The Express understands Rahaman’s external financing was sourced from Bourse, from its Savinvest Structured Investment Fund, through a margin facility.
The fund is an open-ended fund and was valued at $93,439,147 as at February 28, 2014.
Rahaman was fired from the bank on March 25 following the audit. He had sold the 634,588 shares for $26.7 million, making a profit of approximately $12.2 million having already pocketed $718,950.92 in dividends from the bank in December.
Rahaman, as a bank officer, was obligated to sell his shares on the open market. On January 14, when the volume of shares was sold at $42.15 a share, it was priced well above the market price which had averaged about $35, which enabled a specific buyer to acquire it. The Sunday Express reported the shares were sold to Rahaman’s cousin, Imtiaz Rahaman (the chairman of Bourse Securities), Imtiaz’s mother Alia Rita Rahaman and five companies owned by the Rahaman family-controlled Rahamut Group.
Investigations by the Sunday Express have revealed the profit was simply a paper profit as no cash was exchanged in the transaction.
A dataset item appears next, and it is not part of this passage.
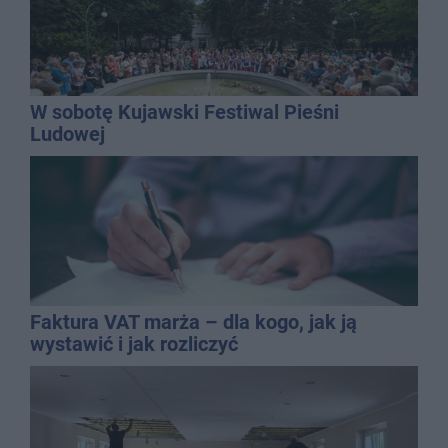
W sobotę Kujawski Festiwal Pieśni
Ludowej
Faktura VAT marża – dla kogo, jak ją
wystawić i jak rozliczyć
Under the SEC, Rahaman is a registered broker of Government bonds and has been registered since March 18, 2011 under his legal name Hassan Philip Rahaman.
The Express understands that under the SEC regulations, he was expected to inform them of his share transaction.
On January 16, Rahaman wrote to the director the SEC’s Market Regulation and Surveillance Division to inform them of his transaction on January 14. (See letter).
On February 7, Bourse Securities wrote to First Citizens Investment Services Ltd general manager Jason Julien to confirm that Rahaman had declared his source of funds.
“We acknowledge receipt of your letter dated 24th January 2014 with respect to Mr Hassan Philip Rahaman. As you are aware client confidentiality prohibits us from providing information except in the case of a legal mandate to do so,” a letter signed by Ramkhelawan stated.
On February 19, the TTSE wrote to First Citizens to question with regard to Rule 604, why the trades of its former chief risk officer Philip Rahaman were not reported.
Rahaman’s trade was conducted on January 14 and was reported to chief executive Larry Nath.
On February 14, shareholder activist Peter Permell issued a release questioning how Rahaman was allowed to purchase the volume of shares, which he did.
Five days later, the TTSE wrote to the bank’s corporate secretary Sharon Christopher on why the trades were not reported under Rule 604.
In response, Christopher responded on February 20: “We are aware of the requirement of Rule 604 of the TTSE. Indeed the activities to be undertaken in accordance with this rule are part of our written procedures. Notwithstanding, through inadvertence, the reporting to TTSE was not adhered to in this instance. We apologise for this and assure you that more stringent measures have been put in place to ensure that this does not recur,” the letter read.
On March 12, the TTSE issued a notice on its website of Rahaman’s transaction.
Ramkhelawan, in an interview on the CNC3’s Early Morning show yesterday, said the “angst” in the public’s mind over the First Citizens IPO was because of misinformation and misreporting. He maintained there was no wrongdoing on the part of Bourse. With regard to the quantum of shares purchased by Rahaman, he said that information would have resided with First Citizens Investment Service.